INPUT DATA START

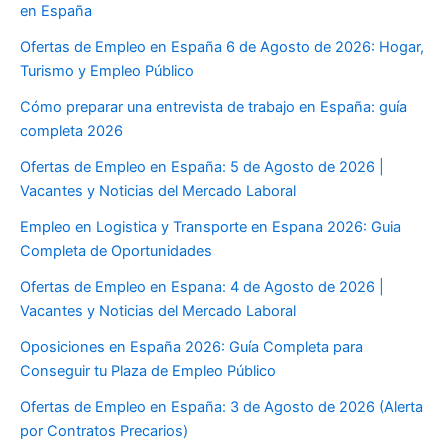
en España
Ofertas de Empleo en España 6 de Agosto de 2026: Hogar,
Turismo y Empleo Público
Cómo preparar una entrevista de trabajo en España: guía
completa 2026
Ofertas de Empleo en España: 5 de Agosto de 2026 |
Vacantes y Noticias del Mercado Laboral
Empleo en Logistica y Transporte en Espana 2026: Guia
Completa de Oportunidades
Ofertas de Empleo en Espana: 4 de Agosto de 2026 |
Vacantes y Noticias del Mercado Laboral
Oposiciones en España 2026: Guía Completa para
Conseguir tu Plaza de Empleo Público
Ofertas de Empleo en España: 3 de Agosto de 2026 (Alerta
por Contratos Precarios)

INPUT DATA END

PROBLEM DESCRIPTION: Leaving aside the images, write out the entries above word for word.

TASK ANSWER:
en España
Ofertas de Empleo en España 6 de Agosto de 2026: Hogar,
Turismo y Empleo Público
Cómo preparar una entrevista de trabajo en España: guía
completa 2026
Ofertas de Empleo en España: 5 de Agosto de 2026 |
Vacantes y Noticias del Mercado Laboral
Empleo en Logistica y Transporte en Espana 2026: Guia
Completa de Oportunidades
Ofertas de Empleo en Espana: 4 de Agosto de 2026 |
Vacantes y Noticias del Mercado Laboral
Oposiciones en España 2026: Guía Completa para
Conseguir tu Plaza de Empleo Público
Ofertas de Empleo en España: 3 de Agosto de 2026 (Alerta
por Contratos Precarios)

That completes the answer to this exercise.